The vital point to remember in all of this, Lloyd-Jones says, is that we are dealing with a Person. And as such, we have to realize that we are engaging in a relationship, not pulling levers and ropes in some mechanism. The fallacy behind that wrong approach is to forget that we are dealing with personal relationships and that in the realm of personal relationships mechanical methods not only do not count, but they can even be the greatest possible hindrance… We have to start by realizing that this is something which is entirely in God’s hands, that He dispenses his blessings as He wills, and when and where, and in His own way.

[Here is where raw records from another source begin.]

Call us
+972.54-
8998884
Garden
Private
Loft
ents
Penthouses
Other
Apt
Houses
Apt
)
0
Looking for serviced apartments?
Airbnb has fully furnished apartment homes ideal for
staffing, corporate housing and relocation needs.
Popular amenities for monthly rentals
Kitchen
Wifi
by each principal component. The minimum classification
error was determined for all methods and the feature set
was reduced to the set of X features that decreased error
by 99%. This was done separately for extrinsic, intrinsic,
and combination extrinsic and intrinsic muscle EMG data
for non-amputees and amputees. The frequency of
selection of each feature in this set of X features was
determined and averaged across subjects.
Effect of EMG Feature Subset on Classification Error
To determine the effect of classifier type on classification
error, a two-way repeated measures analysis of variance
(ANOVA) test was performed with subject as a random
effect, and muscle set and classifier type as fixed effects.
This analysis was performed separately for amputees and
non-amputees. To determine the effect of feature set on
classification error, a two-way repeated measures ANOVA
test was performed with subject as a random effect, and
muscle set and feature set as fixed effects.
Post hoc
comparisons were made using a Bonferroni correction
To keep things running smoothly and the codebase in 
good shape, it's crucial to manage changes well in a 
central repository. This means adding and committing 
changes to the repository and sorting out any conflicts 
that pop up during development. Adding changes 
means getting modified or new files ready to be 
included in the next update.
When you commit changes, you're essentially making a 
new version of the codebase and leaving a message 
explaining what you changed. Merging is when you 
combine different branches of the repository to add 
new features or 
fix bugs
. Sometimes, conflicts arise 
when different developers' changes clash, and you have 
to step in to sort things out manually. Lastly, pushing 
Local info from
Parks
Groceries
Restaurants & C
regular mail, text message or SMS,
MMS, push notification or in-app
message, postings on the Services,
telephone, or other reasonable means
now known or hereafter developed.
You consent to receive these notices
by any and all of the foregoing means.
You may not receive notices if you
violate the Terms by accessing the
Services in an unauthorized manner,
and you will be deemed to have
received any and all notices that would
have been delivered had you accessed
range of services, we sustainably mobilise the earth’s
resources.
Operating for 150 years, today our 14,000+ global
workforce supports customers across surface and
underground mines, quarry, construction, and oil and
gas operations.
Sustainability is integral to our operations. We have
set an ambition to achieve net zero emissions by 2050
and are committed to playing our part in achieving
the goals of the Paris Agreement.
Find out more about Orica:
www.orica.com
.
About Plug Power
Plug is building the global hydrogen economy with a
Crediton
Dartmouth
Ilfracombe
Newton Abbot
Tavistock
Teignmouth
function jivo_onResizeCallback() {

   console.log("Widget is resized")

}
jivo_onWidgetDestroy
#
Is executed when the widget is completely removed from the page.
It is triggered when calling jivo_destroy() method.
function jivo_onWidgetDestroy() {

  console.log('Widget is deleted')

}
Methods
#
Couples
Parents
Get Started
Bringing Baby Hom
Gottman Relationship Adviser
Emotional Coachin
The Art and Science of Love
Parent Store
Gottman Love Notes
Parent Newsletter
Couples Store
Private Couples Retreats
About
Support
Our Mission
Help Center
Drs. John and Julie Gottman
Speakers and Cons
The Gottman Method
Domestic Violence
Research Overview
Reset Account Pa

THE RESULTS OF CHRIST’S INDWELLING
The apostle Paul goes further than just describing the means of experiencing Christ dwelling in the heart. He also depicts the results. He wants the Ephesian Christians to experience Christ dwelling in their hearts in order that they, “being rooted and grounded in love, may have strength to comprehend with all the saints what is the breadth and length and height and depth, and to know the love of Christ that surpasses knowledge,” and that consequently they may be “filled with all the fullness of God” (Ephesians 3: 18, 19). In these words, he points to two closely related outcomes.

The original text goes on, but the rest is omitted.